Selon le président du Comité olympique brésilien (COB), Carlos Arthur Nuzman, le manque de moyens est tel que le pays a fait un bond de presque vingt ans en arrière.

« Nous nous attendions à ce que la situation soit plus difficile, reconnaît-il. De 2002 à 2016, nous avons organisé une série de grands événements et nous disposions pour cela de recours bien plus importants », a déploré le dirigeant brésilien.

« Maintenant, nous revenons à la situation d'avant les Jeux de 2000, quand le sport brésilien n'avait pas la possibilité d'attirer des commanditaires avec la perspective de la réalisation de grandes compétitions à domicile.

En 2000, le Brésil était rentré d'Australie sans aucune médaille d'or et douze podiums au total (six d'argent et six de bronze), un résultat très décevant après la performance historique d'Atlanta (trois médailles d'or, trois d'argent et neuf de bronze).

À Rio, le Brésil a battu son record de médailles d'or (7) et de podiums (19), mais n'est pas parvenu à atteindre son objectif de se hisser dans le top 10 des pays (13e du classement qui prend en compte le total de médailles).

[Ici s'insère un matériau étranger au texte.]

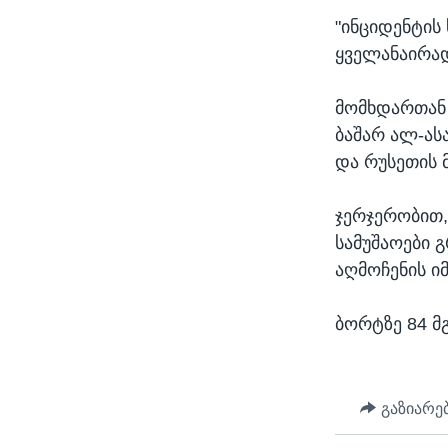
"ინციდენტის
ყველანაირად
მომხდართან 
ბაშარ ალ-ას
და რუსეთის 
ჯერჯერობით,
სამუშაოები 
აღმოჩენის ი
ბორტზე 84 მ
გაზიარე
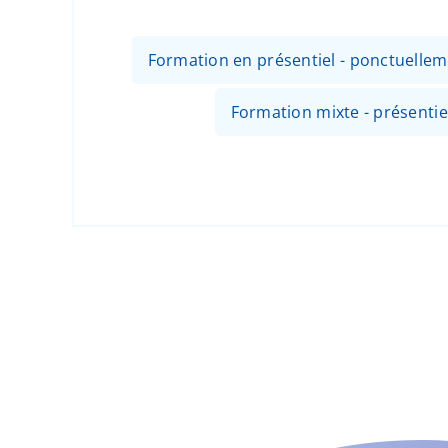
Formation en présentiel - ponctuellem
Formation mixte - présentiel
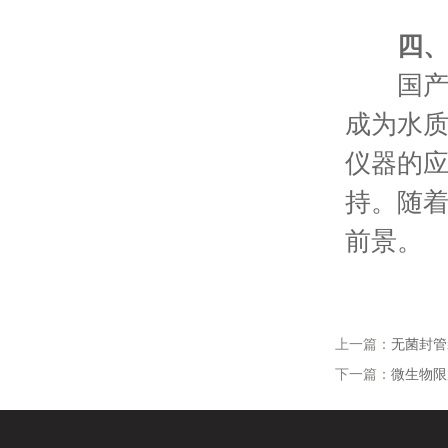
四
国产t
成为水
仪器的
持。随
前景。
上一篇：
无菌封管
下一篇：
微生物限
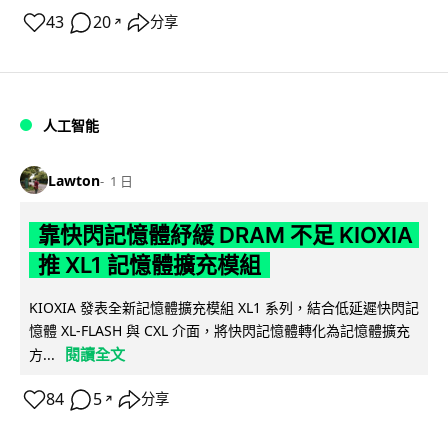
43
20
分享
↗
人工智能
Lawton
1 日
靠快閃記憶體紓緩 DRAM 不足 KIOXIA
推 XL1 記憶體擴充模組
KIOXIA 發表全新記憶體擴充模組 XL1 系列，結合低延遲快閃記
憶體 XL-FLASH 與 CXL 介面，將快閃記憶體轉化為記憶體擴充
閱讀全文
方...
84
5
分享
↗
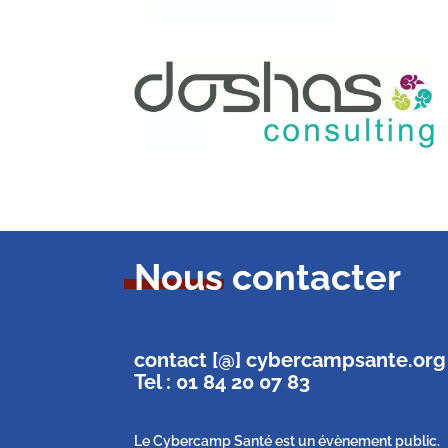
Nous contacter
contact [@] cybercampsante.org
Tel : 01 84 20 07 83
Le Cybercamp Santé est un évènement public.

Pour Marcus Vinicius d'Almeida, grand espoir du tir à l'arc, les chemins qui mènent aux Jeux de 2020 (à Tokyo) semblent déjà semés d'embûches.

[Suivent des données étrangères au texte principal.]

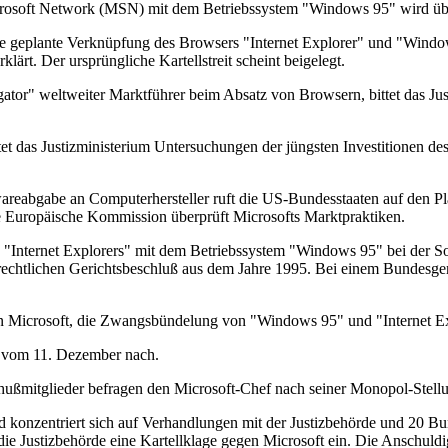
crosoft Network (MSN) mit dem Betriebssystem "Windows 95" wird übe
ie geplante Verknüpfung des Browsers "Internet Explorer" und "Windo
lärt. Der ursprüngliche Kartellstreit scheint beigelegt.
or" weltweiter Marktführer beim Absatz von Browsern, bittet das Just
 das Justizministerium Untersuchungen der jüngsten Investitionen de
areabgabe an Computerhersteller ruft die US-Bundesstaaten auf den Pl
e Europäische Kommission überprüft Microsofts Marktpraktiken.
s "Internet Explorers" mit dem Betriebssystem "Windows 95" bei der So
rechtlichen Gerichtsbeschluß aus dem Jahre 1995. Bei einem Bundesgeric
n Microsoft, die Zwangsbündelung von "Windows 95" und "Internet E
n vom 11. Dezember nach.
hußmitglieder befragen den Microsoft-Chef nach seiner Monopol-Stell
 konzentriert sich auf Verhandlungen mit der Justizbehörde und 20 B
ie Justizbehörde eine Kartellklage gegen Microsoft ein. Die Anschuld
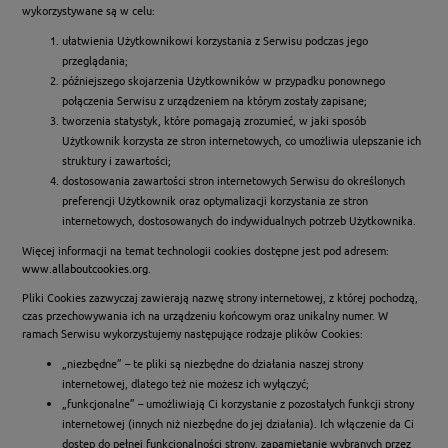
wykorzystywane są w celu:
ułatwienia Użytkownikowi korzystania z Serwisu podczas jego
przeglądania;
późniejszego skojarzenia Użytkowników w przypadku ponownego
połączenia Serwisu z urządzeniem na którym zostały zapisane;
tworzenia statystyk, które pomagają zrozumieć, w jaki sposób
Użytkownik korzysta ze stron internetowych, co umożliwia ulepszanie ich
struktury i zawartości;
dostosowania zawartości stron internetowych Serwisu do określonych
preferencji Użytkownik oraz optymalizacji korzystania ze stron
internetowych, dostosowanych do indywidualnych potrzeb Użytkownika.
Więcej informacji na temat technologii cookies dostępne jest pod adresem:
www.allaboutcookies.org
.
Pliki Cookies zazwyczaj zawierają nazwę strony internetowej, z której pochodzą,
czas przechowywania ich na urządzeniu końcowym oraz unikalny numer. W
ramach Serwisu wykorzystujemy następujące rodzaje plików Cookies:
„niezbędne” – te pliki są niezbędne do działania naszej strony
internetowej, dlatego też nie możesz ich wyłączyć;
„funkcjonalne” – umożliwiają Ci korzystanie z pozostałych funkcji strony
internetowej (innych niż niezbędne do jej działania). Ich włączenie da Ci
dostęp do pełnej funkcjonalności strony. zapamiętanie wybranych przez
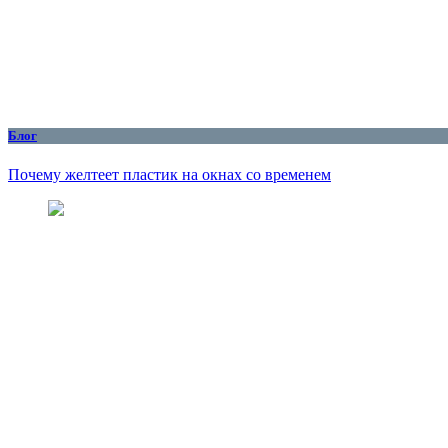
Блог
Почему желтеет пластик на окнах со временем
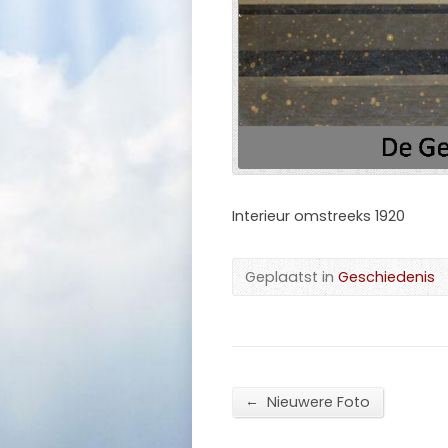
Interieur omstreeks 1920
Geplaatst in
Geschiedenis
←
Nieuwere Foto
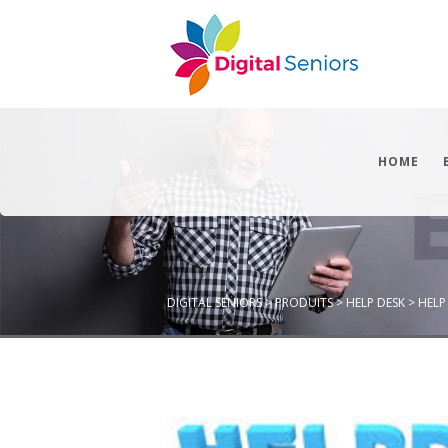
HOME
DIGITAL SENIORS
>
PRODUITS
>
HELP DESK
>
HELP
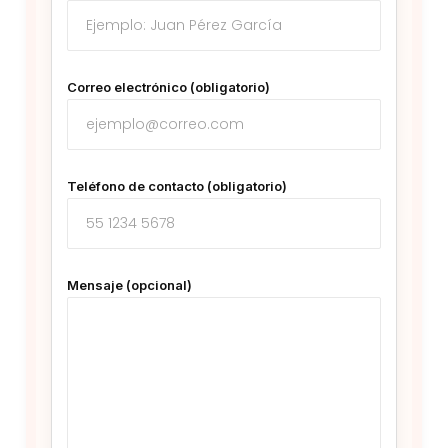
Correo electrónico (obligatorio)
Teléfono de contacto (obligatorio)
Mensaje (opcional)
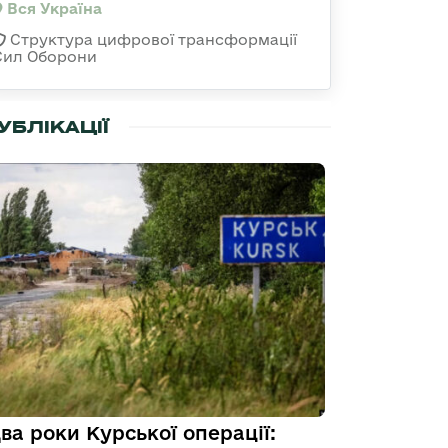
Вся Україна
Структура цифрової трансформації
Сил Оборони
УБЛІКАЦІЇ
ва роки Курської операції:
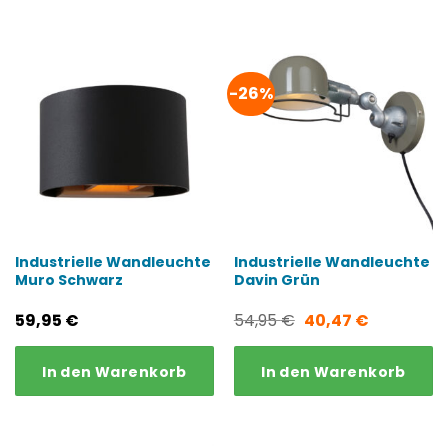
-26%
Industrielle Wandleuchte
Industrielle Wandleuchte
Muro Schwarz
Davin Grün
Ursprünglicher
Aktueller
59,95
€
54,95
€
40,47
€
Preis
Preis
In den Warenkorb
In den Warenkorb
war:
ist:
54,95 €
40,47 €.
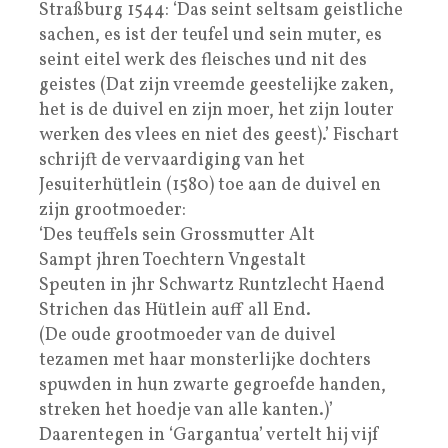
Straßburg 1544: ‘Das seint seltsam geistliche
sachen, es ist der teufel und sein muter, es
seint eitel werk des fleisches und nit des
geistes (Dat zijn vreemde geestelijke zaken,
het is de duivel en zijn moer, het zijn louter
werken des vlees en niet des geest).’ Fischart
schrijft de vervaardiging van het
Jesuiterhütlein (1580) toe aan de duivel en
zijn grootmoeder:
‘Des teuffels sein Grossmutter Alt
Sampt jhren Toechtern Vngestalt
Speuten in jhr Schwartz Runtzlecht Haend
Strichen das Hütlein auff all End.
(De oude grootmoeder van de duivel
tezamen met haar monsterlijke dochters
spuwden in hun zwarte gegroefde handen,
streken het hoedje van alle kanten.)’
Daarentegen in ‘Gargantua’ vertelt hij vijf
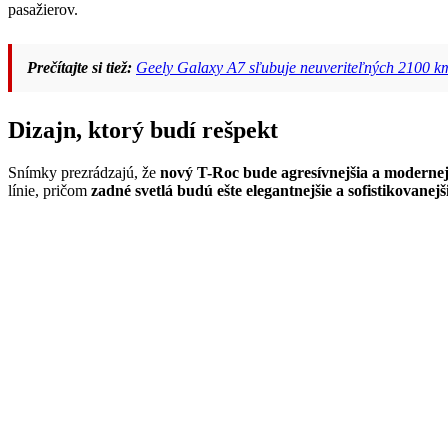
pasažierov.
Prečítajte si tiež:
Geely Galaxy A7 sľubuje neuveriteľných 2100 k
Dizajn, ktorý budí rešpekt
Snímky prezrádzajú, že
nový T-Roc bude agresívnejšia a modernej
línie, pričom
zadné svetlá budú ešte elegantnejšie a sofistikovanejši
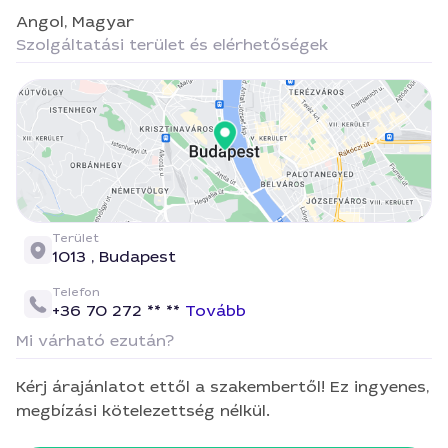
Angol,
Magyar
Szolgáltatási terület és elérhetőségek
Terület
1013 ,
Budapest
Telefon
+36 70 272 ** **
Tovább
Mi várható ezután?
Kérj árajánlatot ettől a szakembertől! Ez ingyenes,
megbízási kötelezettség nélkül.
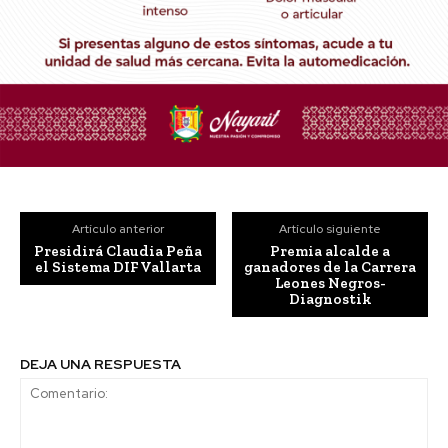
Artículo anterior
Artículo siguiente
Presidirá Claudia Peña
Premia alcalde a
el Sistema DIF Vallarta
ganadores de la Carrera
Leones Negros-
Diagnostik
DEJA UNA RESPUESTA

« Beaucoup de choses ont changé après les Jeux de Rio. Avant, toute l'équipe nationale s'entraînait ensemble, mais nous n'avons plus d'entraîneur. Donc chacun doit se débrouiller de son côté », explique à l'agence AFP le jeune tireur de 19 ans, qui a perdu trois de ses quatre commanditaires après les Jeux.

« Je ne peux plus payer de kiné ni de préparateur physique. Je viens de passer quarante jours en Europe, mais j'ai tout payé de ma poche », révèle-t-il.

Le sport brésilien est financé en partie par la loterie nationale, mais ces recettes ont baissé de 14% en 2016 par rapport à 2015, selon le journal Estado de Sao Paulo.

Ce marasme financier est assombri par les incertitudes en ce qui concerne la nouvelle vie du Parc Olympique, qui ressemble de plus en plus à un cimetière d'éléphants blancs.

L'appel d'offres pour un partenariat public-privé n'a pas trouvé preneur et l'administration est répartie dans la querelle entre la municipalité et le ministère des Sports, qui se renvoient la balle, sans donner de perspective précise quant à l'utilisation d'installations aujourd'hui à l'abandon.